Go through the data and copy each line where the string "pomembno" appears.
_ _ _
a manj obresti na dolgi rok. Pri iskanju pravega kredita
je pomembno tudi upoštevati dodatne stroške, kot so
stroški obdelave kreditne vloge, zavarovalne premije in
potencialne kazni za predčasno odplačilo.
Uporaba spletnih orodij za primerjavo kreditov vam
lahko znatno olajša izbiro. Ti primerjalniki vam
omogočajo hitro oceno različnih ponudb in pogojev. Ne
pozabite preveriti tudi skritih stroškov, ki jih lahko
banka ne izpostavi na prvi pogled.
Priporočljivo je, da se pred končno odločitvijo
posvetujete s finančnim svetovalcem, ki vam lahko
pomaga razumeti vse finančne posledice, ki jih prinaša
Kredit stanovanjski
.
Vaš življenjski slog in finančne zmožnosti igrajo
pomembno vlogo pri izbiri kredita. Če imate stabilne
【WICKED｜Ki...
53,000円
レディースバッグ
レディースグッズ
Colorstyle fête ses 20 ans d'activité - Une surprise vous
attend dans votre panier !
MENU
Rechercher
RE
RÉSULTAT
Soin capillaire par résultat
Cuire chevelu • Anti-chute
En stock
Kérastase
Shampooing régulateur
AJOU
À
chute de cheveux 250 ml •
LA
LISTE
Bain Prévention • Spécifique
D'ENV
_ _ _
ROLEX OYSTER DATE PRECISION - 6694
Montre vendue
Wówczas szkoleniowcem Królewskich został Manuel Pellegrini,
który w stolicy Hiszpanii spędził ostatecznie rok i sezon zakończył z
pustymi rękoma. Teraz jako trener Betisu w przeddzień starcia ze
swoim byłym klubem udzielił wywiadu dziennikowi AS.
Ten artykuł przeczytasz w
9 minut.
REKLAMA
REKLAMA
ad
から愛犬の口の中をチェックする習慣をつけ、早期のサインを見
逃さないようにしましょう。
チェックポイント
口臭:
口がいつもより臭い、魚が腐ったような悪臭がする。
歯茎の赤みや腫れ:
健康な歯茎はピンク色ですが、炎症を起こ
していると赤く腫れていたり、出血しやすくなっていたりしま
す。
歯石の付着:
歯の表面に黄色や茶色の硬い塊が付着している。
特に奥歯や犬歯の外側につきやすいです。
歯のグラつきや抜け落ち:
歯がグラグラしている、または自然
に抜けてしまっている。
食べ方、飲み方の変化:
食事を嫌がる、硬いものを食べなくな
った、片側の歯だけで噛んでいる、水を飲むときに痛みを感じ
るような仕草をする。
_ _ _
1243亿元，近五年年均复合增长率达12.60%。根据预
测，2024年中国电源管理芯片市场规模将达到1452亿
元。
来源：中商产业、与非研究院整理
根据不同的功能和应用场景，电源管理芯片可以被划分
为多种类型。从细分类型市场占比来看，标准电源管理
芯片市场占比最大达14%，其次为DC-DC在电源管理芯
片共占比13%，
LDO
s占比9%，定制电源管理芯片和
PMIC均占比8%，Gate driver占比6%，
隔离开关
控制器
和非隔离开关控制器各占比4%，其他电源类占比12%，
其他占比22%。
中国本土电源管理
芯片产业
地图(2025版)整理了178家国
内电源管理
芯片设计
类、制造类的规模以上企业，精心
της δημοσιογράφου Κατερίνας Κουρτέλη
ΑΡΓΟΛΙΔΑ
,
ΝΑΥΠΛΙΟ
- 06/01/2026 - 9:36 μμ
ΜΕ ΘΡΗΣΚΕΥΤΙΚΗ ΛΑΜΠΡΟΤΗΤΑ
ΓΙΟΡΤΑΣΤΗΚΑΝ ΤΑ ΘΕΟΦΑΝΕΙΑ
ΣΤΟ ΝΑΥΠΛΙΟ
_ _ _
### Expected answer
je pomembno tudi upoštevati dodatne stroške, kot so
pomembno vlogo pri izbiri kredita. Če imate stabilne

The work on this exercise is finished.